The ONLY issue I encountered was that the accessories continued to operate even with the Perko in the OFF position.  After consulting with the crew @ CenturionCrew.com, I discovered that I needed to route the (+) cable for the circuit breaker to the common post on the Perko.  Once I did this, everything worked flawlessly!

*Disclaimer – don’t make fun of my battery wires looking like the plug of the tree on “Christmas Story”…the new Optima is on it’s way and I’m making a custom battery cover today! You’ll see battery #1 wired for starting, and all the other accessories wired to #2 (future Optima) battery.


Project Fat Sac – removing the stock tank & plumbing the 750lb fat sac

I decided this was the year I’d pull my stock ballast tank in my Ski Supreme V220 and see how much (more) weight I could add in replacement!  Originally, I intended to add a 1100 lb sac back there, but the dimensions for the bag versus what my boat will allow didn’t match up…so I set off to pull the tanks and see what I had to work with?

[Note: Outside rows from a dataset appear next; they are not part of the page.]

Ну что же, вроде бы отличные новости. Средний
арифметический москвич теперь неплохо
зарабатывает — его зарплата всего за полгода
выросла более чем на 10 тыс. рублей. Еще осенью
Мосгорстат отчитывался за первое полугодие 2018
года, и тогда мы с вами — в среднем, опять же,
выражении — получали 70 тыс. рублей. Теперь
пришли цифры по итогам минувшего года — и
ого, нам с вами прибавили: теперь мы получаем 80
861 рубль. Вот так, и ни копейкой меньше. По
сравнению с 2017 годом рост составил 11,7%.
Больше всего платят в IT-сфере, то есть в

My first rookie mistake was thinking that some type of structure that affected the boat’s performance (like a permanent wall) was in the way of allowing me to install a custom fat sac (similar to the custom Enzo sac that all the guys install in their Centurion Enzo’s).  You’ll have to keep in mind that I don’t see my boat for 6 months out of the year…she’s locked up in the middle of Northern Vermont for hibernation!) so there’s only a few weeks of “driveway boating” (aka working on the boat to get it ready for the season before putting her at the mooring).  After pulling off the stock floor that they build over the stock tank, I pulled open the port seat and stuck my head down and noticed a familiar item…my stock tank.  This got me very excited because for the first time owning this boat, I had visions of a custom sac filling…not being in the way of all the riders, not having to get out the Tsunami pumps…I was in wakesurf dream heaven!

After a number of calls and emails with the guys over at WakeMakers.com, I was confident I had all the right measurements…the new custom sac was going to be *just* over 1000 lbs, an improvement of over 250-300lbs that I had been creating by filling the stock tank plus a 400 lb V-drive sac over the top.  This weekend, I was finally able to tear into the boat…and tear, I did!  First up…how the HECK to get a 20 x 7 x 63″ unbend-able plastic tank?  After more than an hour spent with 3 guys scratching their head, we finally came to the conclusion that only a miracle could get that tank out…or…a Craftsman Jigsaw ;)

About 5 minutes worth of cutting (including the last 3″ cut that was tediously done with the use of a hand saw and about 5 of the saw’s teeth, due to the limited movement!), I was able to pull the tank.  For the first time, I had a look at the opening and discovered that my measurements were wrong…about 70″ up, the area tapers from 20″ to 15″ wide, so I decided to scrap the custom sac in favor of the 750 lb sac I already had!

The pictures will show about 95% complete project.  Originally, I thought I needed 2 vent hoses (since my stock tank was setup with 2) so I’m going to cap off the vent towards the rear (and keep a connection for the Tsunami pump in the event I want to double-up filling!).  I am then going to run the main vent hose up the gunwall, connect to a 1″ check-valve, then loop back down and connect to the outlet vent in order to keep the sac filled once my boat gets it’s lean-on!